Justice Chandra Dhari Singh of Delhi High Court while refusing to alter the maintenance amount awarded by a Family Court has held that the husband's financial condition and change in circumstances must be considered while altering the maintenance under Section 127 CrPC in a matrimonial dispute.

A criminal Revision Petition was filed under Section 397 and 401 read with Section 482 CrPC by the Revisionist-wife seeking enhancement of maintenance awarded by the Family Court, claiming it to be on the lower side.

It was alleged by the wife that since she was unable to bring a dowry of Rs. 10 lacs, she was thrown out of her matrimonial home. The Revisionist was neglected by the Respondent-Husband and was unable to maintain herself.

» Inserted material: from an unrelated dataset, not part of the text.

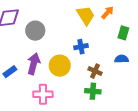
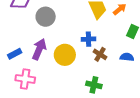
brown cross: (95, 71) -> (100, 54), moved
pink cross: (43, 94) -> (25, 79), moved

Thereafter, she invoked the provisions of Section 125 CrPC for maintenance. The petition was allowed and the Respondent was directed to pay –

  • Litigation costs of Rs. 11,000;
  • Rs. 2,000/- per month from the date of filing of the petition i.e 26th May 2010 to 25th May 2015;
  • Rs. 2,500/- per month w.e.f 26th May 2015 to 27th November 2017; and
  • Rs, 3,000/- per month w.e.f from 27th November 2017 till such time revisionist gets remarried.

Aggrieved by the inadequate maintenance, the Revisionist approached the High Court for enhancement of the maintenance amount.

The Bench noted that the object of Section 125 CrPC is to prevent vagrancy and destitution of the wife, minor children, and the parents.

While placing reliance on various precedents, the Court held –

"The intent behind granting interim/permanent alimony is to ensure that the dependent spouse is not reduced to destitution or vagrancy on account of the failure of the marriage, and not as punishment to the other spouse. The financial capacity of the husband, his actual income with reasonable expenses for his own maintenance, and dependant family members whom he is obliged to maintain under the law, liabilities if any, would be required to be taken into consideration, to arrive at the appropriate quantum of maintenance to be paid. It is settled law that balance and equity must carefully be drawn between all relevant factors."

The Court also held that the test of determination of maintenance in matrimonial disputes depends on the financial status of the Respondent and the standard of living that the Revisionist was accustomed to in her matrimonial home.

The Court referred to Section 127 – Alteration in Maintenance and observed –

"The plain import of sub-section (1) of Section 127 Cr.P.C is that a provision is made therein for an increase or decrease of the allowance consequent on a change in the circumstances of the parties at the time of the application for alteration of the original order of maintenance. It must be shown that there has been a change in the circumstances of husband or of the wife."

The Court also held that circumstances alleged by the Revisionist/wife already existed at the time of passing the original maintenance judgment, thereof, proof of such circumstances cannot form the basis of altering the amount of maintenance under Section127(1) CrPC.

The Bench opined that in this case, there is nothing on record to prove that there has been a change in circumstances that would warrant an enhancement in maintenance.

In this context, the Court held –

"In the present case, the revisionist submitted that the respondent is man of sufficient means and earning Rs. 82,000/- per month, but she has not placed on record any documents to assess his exact income and to establish that the he is earning such handsome amount of money. Even this Court does not find any material(s) on record to ascertain the exact income of the respondent nor is there any change in circumstances."

Accordingly, the Court dismissed the petition.